I have a cheap b&D firestorm so anything will be better than what I have.


----------



## knotscott (Nov 8, 2007)

It'd be an upgrade from your B&D unless its total trash. Surface rust is removable with some elbow grease....deeper pitting would be a concern, as is how the saw got rusty. If the rust is just from condensation and neglect, it's not as much as a concern as being stored outside or getting completely flooded. 
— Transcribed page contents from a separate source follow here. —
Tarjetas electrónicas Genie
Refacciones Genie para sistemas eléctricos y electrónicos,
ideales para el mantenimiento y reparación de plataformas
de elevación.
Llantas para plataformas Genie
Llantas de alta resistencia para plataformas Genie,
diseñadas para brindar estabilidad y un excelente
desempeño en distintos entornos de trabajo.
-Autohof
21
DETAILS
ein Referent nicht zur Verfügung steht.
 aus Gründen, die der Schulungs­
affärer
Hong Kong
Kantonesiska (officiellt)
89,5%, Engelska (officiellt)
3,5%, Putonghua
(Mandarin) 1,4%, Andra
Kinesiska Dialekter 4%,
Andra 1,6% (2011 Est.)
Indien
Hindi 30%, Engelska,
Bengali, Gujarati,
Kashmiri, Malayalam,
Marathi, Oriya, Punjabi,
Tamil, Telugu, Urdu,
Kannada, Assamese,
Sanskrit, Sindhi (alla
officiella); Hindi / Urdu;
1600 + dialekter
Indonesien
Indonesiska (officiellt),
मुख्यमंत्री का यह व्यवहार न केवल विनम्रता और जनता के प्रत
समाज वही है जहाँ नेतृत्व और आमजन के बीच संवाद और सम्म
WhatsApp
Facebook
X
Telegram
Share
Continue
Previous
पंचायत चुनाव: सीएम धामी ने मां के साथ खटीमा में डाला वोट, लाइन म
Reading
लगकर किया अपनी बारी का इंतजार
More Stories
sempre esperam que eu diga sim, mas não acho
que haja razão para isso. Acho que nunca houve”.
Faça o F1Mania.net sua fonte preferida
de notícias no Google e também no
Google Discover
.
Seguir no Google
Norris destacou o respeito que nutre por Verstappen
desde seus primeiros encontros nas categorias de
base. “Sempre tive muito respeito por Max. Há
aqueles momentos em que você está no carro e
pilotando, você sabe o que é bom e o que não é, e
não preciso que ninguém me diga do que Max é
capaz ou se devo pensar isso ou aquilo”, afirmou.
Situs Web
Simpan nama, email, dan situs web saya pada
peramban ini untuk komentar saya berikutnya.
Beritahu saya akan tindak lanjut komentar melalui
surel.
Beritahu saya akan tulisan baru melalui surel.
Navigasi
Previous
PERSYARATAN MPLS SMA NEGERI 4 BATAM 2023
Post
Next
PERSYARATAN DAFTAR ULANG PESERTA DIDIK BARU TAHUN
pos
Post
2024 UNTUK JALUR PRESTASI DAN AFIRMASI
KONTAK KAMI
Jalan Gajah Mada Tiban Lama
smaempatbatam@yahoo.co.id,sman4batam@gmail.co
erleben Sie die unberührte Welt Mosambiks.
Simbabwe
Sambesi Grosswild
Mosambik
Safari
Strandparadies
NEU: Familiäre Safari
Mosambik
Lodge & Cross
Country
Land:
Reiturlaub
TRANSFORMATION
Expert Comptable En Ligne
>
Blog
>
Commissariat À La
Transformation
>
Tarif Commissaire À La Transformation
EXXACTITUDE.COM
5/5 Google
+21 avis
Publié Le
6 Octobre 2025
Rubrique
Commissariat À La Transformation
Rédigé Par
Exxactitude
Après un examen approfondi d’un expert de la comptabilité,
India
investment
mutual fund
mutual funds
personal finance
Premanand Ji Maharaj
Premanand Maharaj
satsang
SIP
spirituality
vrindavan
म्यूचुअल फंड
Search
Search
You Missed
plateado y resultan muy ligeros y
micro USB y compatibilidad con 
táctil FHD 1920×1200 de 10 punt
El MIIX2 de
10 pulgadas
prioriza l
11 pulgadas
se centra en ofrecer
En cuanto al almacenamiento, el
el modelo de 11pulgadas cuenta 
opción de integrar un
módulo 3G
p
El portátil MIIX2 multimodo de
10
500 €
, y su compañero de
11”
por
The G1022 was a full size cast iron contractor saw (27" deep) with an outboard belt drive induction motor (compared to direct drive universal motor on your B&D), so it'll run quietly with good torque, plus many aftermarket accessories and bolts will fit it....wings, fence, miter gauge, etc., which means you can upgrade as needed/wanted. The "Z" suffix represents something heavier duty or some upgrades compared to the standard G1022....usually something like cast iron wings vs steel, possibly more powerful motor, enclosed stand vs open, or a fence upgrade. If it runs, the motor would be worth $60-$100, so even as parts it would be worth the $100 asking price IMO....no real downside from what I see.


----------



## firemedic (Dec 26, 2010)

I paid something around $100 for this one and put $150 into it for the side table and fence... Does the job... It's a decent saw for being a contractor style but that said it certainly ain't no cabinet saw...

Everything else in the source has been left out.